P.S. Bajaj, Member (J)

1. The above captioned appeals have been directed against the common Order-in-Appeal dated 28-9-2001 of the Commissioner (Appeals) vide which he has affirmed the Order-in-Original of the Deputy Commissioner of Central Excise dated 5-3-2001 who confirmed the duty demand and imposed penalty as detailed therein, for the period November, 1999 to March, 2000 on the appellants.

2. The appellants are engaged in the manufacture of various items viz. potato chips, masala balls, cheetos wheels and lehar kurkure. The dispute relates to classification of the items namely cheetos wheels and lehar kurkure. The appellants filed declaration wherein they declared these items classifiable under Heading 2108 of the CETA as namkeen and claimed exemption under Notification 5/99 from payment of duty. But the Revenue did not accept that classification and issued show cause notice to the appellants alleging that these items were classifiable under sub-heading 1904.10 of the CETA attracting duty @ 16% ad valorem. In that show cause notice, the duty demand for the period November, 1999 to March, 2000 was raised and penalty was also proposed to be imposed. The Deputy Commissioner through order-in-original did not accept the classification suggested by the appellants and held that the items in question were classifiable under sub-heading 1904.10 and confirmed the duty demand along with penalty as detailed in his

order-in-original. The Commissioner (Appeals) has affirmed that order through the impugned order.

3. We have heard both the sides.

4. The issue in the present appeals relates to classification of items viz. cheetos wheels and lehar kurkure. According to the appellants, these items are classifiable only under sub-heading 2108.99, whereas the stand taken by the Revenue is that these items fell under sub-heading 1904.10 of the CETA. If the version of the Revenue is accepted, in that event, the appellants are liable to pay duty. But if the items are held to be classifiable under subheading 2108.99 of the CETA, in that event, the appellants are entitled to the benefit of exemption Notification No. 5/99.

5. In order to appreciate the controversy involved in the present appeals, it would be beneficial and convenient to reproduce Heading 19.04 of the CETA. Heading 19.04 reads as under : "Prepared foods obtained by the swelling or roasting of cereals or cereal products (for example, corn flakes), cereal [other than maize (corn)] in grain form or in the form of flakes or other worked grains (except flour and meal), precooked or otherwise prepared, not elsewhere specified or included."

The Pleading, as is evident from its bare perusal, consists of two parts. The basic requirements for the application of the first part, are that the products must be (i) prepared foods, (ii) such food must be obtained by swelling or roasting and (iii) it should be obtained by swelling or roasting of cereals or cereal products.

The second part of this Heading 19.04, specifies exclusion. It excludes the products prepared from corn, flour and meal.

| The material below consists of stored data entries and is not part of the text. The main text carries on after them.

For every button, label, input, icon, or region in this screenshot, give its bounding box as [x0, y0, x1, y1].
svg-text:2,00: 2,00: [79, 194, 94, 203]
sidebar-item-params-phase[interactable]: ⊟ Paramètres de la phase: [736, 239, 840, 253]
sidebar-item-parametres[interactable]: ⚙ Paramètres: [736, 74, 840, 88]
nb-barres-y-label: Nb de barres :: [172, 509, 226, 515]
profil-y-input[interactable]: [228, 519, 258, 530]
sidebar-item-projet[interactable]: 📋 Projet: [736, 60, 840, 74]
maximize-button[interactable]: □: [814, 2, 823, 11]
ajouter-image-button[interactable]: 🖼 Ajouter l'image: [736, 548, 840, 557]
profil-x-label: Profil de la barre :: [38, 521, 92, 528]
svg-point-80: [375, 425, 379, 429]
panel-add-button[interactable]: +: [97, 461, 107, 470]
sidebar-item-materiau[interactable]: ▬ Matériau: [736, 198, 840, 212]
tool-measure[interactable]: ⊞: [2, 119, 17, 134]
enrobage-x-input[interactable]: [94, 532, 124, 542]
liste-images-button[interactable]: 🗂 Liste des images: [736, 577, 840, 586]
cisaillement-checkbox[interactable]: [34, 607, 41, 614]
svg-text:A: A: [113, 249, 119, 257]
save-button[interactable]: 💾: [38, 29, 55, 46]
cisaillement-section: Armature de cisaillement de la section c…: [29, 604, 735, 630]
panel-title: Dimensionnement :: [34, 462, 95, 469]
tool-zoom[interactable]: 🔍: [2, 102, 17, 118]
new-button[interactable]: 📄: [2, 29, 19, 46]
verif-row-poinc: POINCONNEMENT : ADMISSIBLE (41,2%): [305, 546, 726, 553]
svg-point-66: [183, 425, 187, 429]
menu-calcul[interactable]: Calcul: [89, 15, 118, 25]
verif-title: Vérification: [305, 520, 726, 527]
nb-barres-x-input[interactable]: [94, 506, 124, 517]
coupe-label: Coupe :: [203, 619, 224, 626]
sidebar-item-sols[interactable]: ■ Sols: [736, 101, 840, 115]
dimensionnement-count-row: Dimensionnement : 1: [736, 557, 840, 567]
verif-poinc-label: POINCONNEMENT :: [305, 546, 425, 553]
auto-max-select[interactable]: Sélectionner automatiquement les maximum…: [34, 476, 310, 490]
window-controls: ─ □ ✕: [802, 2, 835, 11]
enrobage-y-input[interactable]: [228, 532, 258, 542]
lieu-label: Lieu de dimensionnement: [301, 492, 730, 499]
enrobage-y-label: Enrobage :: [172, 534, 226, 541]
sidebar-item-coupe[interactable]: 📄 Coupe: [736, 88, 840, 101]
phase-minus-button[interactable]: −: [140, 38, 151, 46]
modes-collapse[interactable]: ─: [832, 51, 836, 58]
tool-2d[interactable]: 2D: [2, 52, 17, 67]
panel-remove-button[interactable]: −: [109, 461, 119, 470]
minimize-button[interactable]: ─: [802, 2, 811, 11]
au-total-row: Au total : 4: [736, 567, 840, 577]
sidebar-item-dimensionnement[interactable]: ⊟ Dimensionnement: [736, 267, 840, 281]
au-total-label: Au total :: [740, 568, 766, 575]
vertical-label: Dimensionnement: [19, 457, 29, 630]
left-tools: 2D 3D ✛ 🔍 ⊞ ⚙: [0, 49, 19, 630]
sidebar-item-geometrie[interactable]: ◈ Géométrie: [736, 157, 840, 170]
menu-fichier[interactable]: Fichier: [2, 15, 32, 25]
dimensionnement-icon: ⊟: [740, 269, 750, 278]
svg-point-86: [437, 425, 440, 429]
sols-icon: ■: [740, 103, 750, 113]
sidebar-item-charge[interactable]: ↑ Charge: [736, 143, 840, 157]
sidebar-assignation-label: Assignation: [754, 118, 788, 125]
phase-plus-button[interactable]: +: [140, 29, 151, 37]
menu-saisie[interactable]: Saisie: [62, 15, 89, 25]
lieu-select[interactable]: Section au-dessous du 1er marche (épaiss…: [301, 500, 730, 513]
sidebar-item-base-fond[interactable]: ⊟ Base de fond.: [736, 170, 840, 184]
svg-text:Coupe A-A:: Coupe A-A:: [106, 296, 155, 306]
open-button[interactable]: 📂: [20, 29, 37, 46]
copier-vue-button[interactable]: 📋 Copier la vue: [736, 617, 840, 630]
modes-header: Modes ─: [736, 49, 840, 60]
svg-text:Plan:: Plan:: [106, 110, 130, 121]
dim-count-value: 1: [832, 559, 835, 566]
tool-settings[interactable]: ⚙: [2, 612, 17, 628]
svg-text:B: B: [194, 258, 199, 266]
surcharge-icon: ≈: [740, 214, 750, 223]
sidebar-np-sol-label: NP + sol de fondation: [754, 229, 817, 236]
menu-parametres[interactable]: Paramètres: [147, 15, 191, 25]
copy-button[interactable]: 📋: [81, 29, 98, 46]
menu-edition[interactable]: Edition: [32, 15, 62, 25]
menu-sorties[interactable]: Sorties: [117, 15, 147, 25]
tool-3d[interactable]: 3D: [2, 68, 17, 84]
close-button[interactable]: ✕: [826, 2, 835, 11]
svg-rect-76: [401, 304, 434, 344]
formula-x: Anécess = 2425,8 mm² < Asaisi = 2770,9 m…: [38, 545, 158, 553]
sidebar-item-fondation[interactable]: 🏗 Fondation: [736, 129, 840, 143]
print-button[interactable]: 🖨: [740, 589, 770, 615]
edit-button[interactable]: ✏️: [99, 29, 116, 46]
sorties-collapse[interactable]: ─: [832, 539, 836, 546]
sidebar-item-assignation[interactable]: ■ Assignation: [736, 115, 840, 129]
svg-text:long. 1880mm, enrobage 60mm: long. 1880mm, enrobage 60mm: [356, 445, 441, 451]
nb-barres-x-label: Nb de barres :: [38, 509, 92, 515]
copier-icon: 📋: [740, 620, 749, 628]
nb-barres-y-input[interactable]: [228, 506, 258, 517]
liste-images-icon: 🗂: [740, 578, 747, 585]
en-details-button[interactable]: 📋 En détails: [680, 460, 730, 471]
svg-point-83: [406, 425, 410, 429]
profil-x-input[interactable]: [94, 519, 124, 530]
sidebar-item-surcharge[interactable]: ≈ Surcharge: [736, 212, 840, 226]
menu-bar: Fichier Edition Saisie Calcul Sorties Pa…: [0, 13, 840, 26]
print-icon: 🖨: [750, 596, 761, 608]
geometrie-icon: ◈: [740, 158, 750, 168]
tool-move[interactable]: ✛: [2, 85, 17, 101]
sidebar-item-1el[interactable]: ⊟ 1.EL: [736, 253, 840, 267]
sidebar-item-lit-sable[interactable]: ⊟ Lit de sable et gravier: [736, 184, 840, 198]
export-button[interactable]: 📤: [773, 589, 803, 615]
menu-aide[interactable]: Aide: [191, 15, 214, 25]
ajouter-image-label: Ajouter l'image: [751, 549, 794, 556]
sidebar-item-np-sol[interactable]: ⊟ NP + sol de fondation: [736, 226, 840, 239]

The contention raised by the learned SDR is that the products in question fall within the ambit of Heading 19.04. But if we examine the ingredients of these products in question which had been disclosed by the appellants, they do not satisfy the requirements of either of the two parts of this Heading 19.04 of the CETA.

6. The item cheetos wheels namkeen is prepared from raw pallets made of wheat flour, tapioca starch, common salt, sodium bicarbonate and wheat fibre and they are loaded into a feed hopper. These raw pallets are then dried and fried in edible oil and thereafter applied with seasoning and the product is packed in unit packs.

7. The second item, lehar kurkure is prepared from raw materials such as rice meal, corn meal and gram meal after blending in mixture. Water is added to the aforesaid material to bring up the moisture content. The mixture is then passed through an extruder, wherein the mixture of corn meal, rice meal is heated and partially cooked and collette is formed. During the cooking, starch geletinisation takes place and thereafter, the process of compression also takes place and collettes are formed and which are then fried in edible oil and a certain level of moisture content is maintained. Thereafter seasoning is applied and the product is packed in unit packing.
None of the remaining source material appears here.